About InMobi
InMobi has built a global Advertising Platform that powers our customers’ growth by helping them engage their audiences and drive real connections. Over the last 17 years, InMobi has built a second unicorn, Glance, which is advancing digital consumption and creating a new wave of disruption. Present on 400M devices across India, SEA, Japan and the US – Glance is one of the largest content platforms globally with ~200M daily active users.
Position Summary
There are trillions of events a day in our system, requiring models to run at a tremendous scale with millisecond latency. Our learning loop is measured in hours and minutes, making it one of the fastest model-learning playgrounds globally. We have built an infrastructure that enables rapid and scalable model deployment. As data scientists, we collaborate with engineering colleagues to deploy our models. With a growing variable set of hundreds of potential features, this is a highly fertile environment for building, experimenting, refining, and achieving real impact from your models. Immediate bottom-line impact is visible when models fire, allowing you to quickly see the value of your work.

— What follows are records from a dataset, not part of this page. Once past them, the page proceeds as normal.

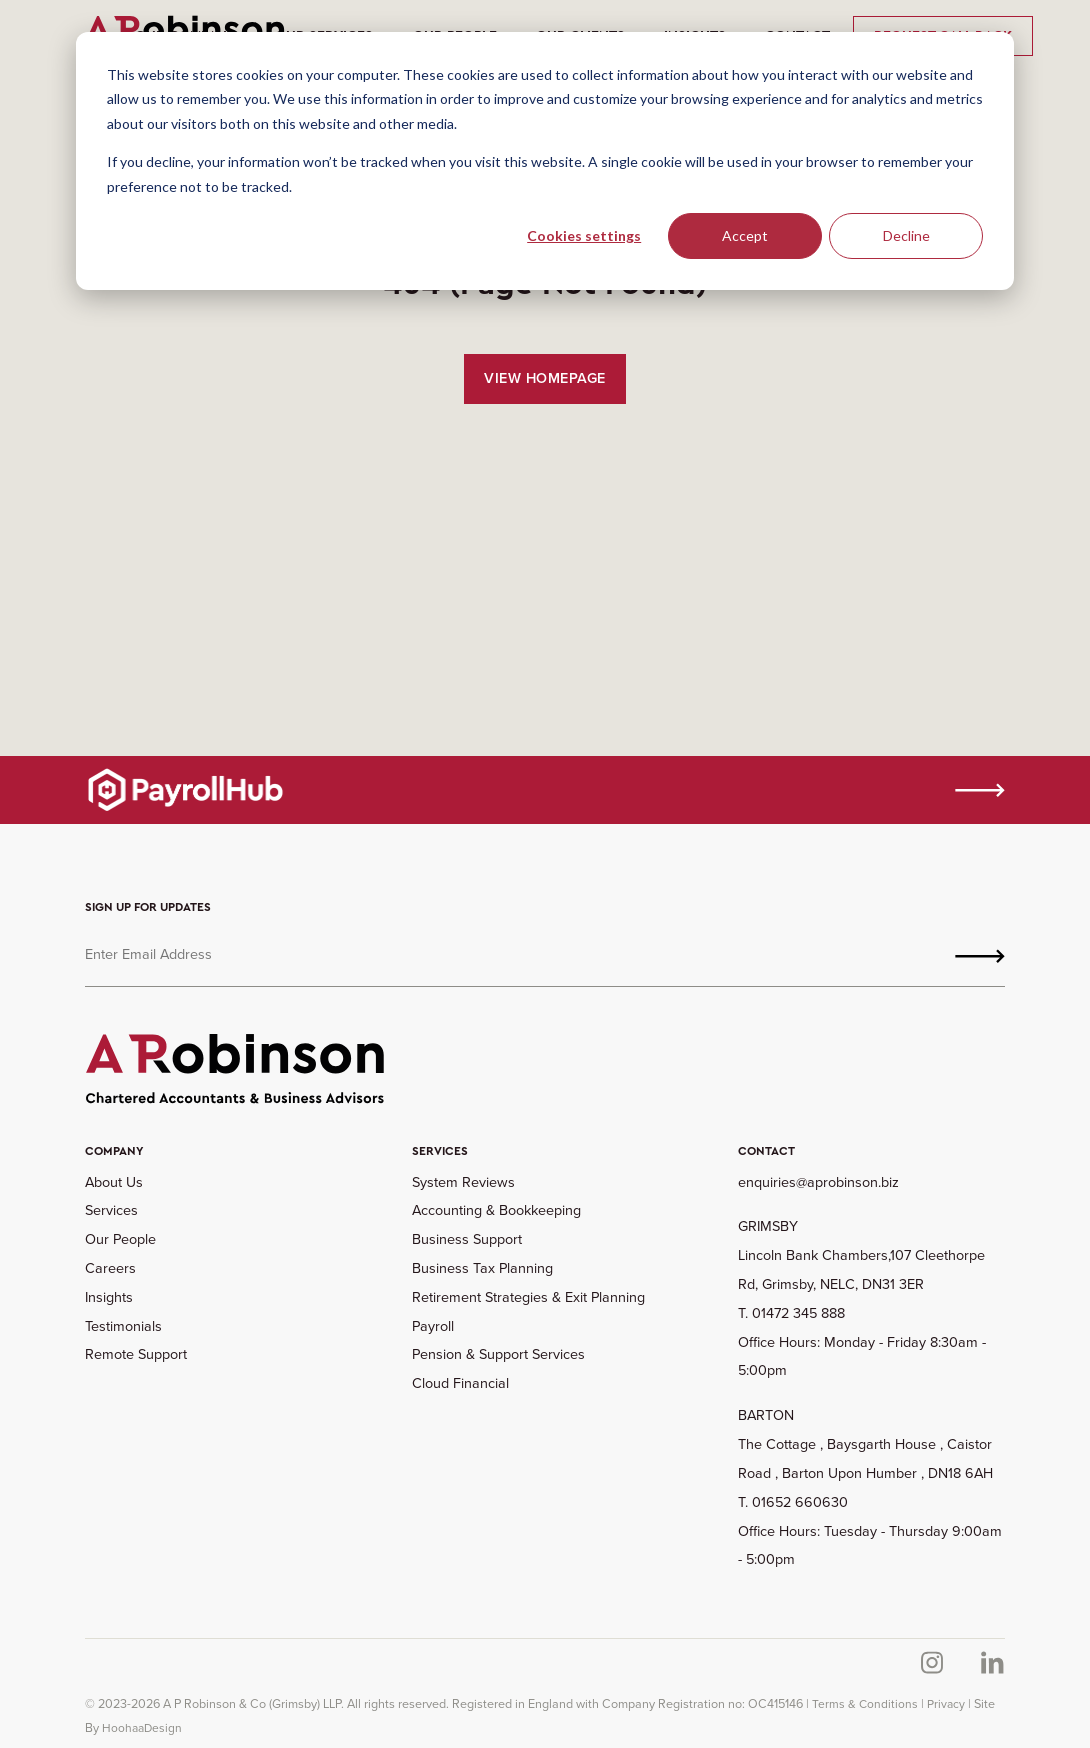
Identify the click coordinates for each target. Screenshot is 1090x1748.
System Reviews (463, 1182)
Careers (110, 1268)
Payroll (433, 1326)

The Experience You'll Need
- A core foundation in Mathematics, Statistics, Algorithms, Optimization, and competent ability in coding with data science languages and tools like Python or Apache Spark.
- A passion to investigate and learn from data, ask provocative questions, and be driven to put real models into production that drive business value.
- Basics of big data processing and cloud computing are critical.
- Open to diverse academic backgrounds, with an intent to think and problem-solve like a data scientist.
- Master’s in a quantitative field such as Computer Science, Statistics, Electrical Engineering, Statistics, Mathematics, Operations Research or Economics, Analytics, Data Science. Ph.D. is a huge plus.
- Depending on the level, experience in the Ad Tech Industry working in Data Science teams, applying algorithms and techniques from Machine Learning, Statistics, Time Series, or other domains to solve real-world problems on large datasets.
- Passion for Mathematics, Algorithms, Machine Learning, and eagerness to apply cutting-edge science to InMobi business problems. Excited by the real-world impact of models in production and fast execution.
- Intellectual depth to translate fuzzy business problems into rigorous mathematical problem statements and algorithms. Experience and passion in troubleshooting when ML models don't produce production lift.
- Comfortable with software programming and statistical platforms such as R, Python, and the big data ecosystem. Experience in Apache Spark is a bonus.
- Comfortable collaborating with cross-functional teams.
- Excellent technical and business communication skills, able to present technical ideas simply to business counterparts.
- High degree of curiosity and ability to rapidly learn new subjects and systems.
The Impact You'll Make
- Lead data science efforts for one of the biggest in-app programmatic exchanges globally, involving project ideation, conceptualization, solution design, measurement, iteration, coaching, deployment, and post-deployment management.
- Design, develop, and test product experiments, guiding the team in practical experiments, product design, model development, and evaluation. Agile iteration across experiments to deliver go-to-market ready products is vital.
- Actively analyze data, design and develop models, and problem-solve solutions with the team.
- Manage stakeholders, serving as the interface with internal Product, Engineering, Data, Infrastructure, and Business teams.
- Contribute to thought leadership in the sector by writing blogs, commentary, and case studies, and speaking at industry conferences.
- Learn to design and build models for specific business problems, identify areas where AI can be applied for business impact, and connect model impact with measurable business outcomes, anchoring in business context and end-user needs.
- Work in a multi-functional team environment, collaborating with diverse individuals from engineering, product, business, campaign management, and creative development teams.
- Experiment with multiple algorithms, learning from building, launching, and reviewing performance to understand why something worked or didn't, and how to tailor techniques.
- Become creative in designing successful models that fit particular problems and are modified to perform.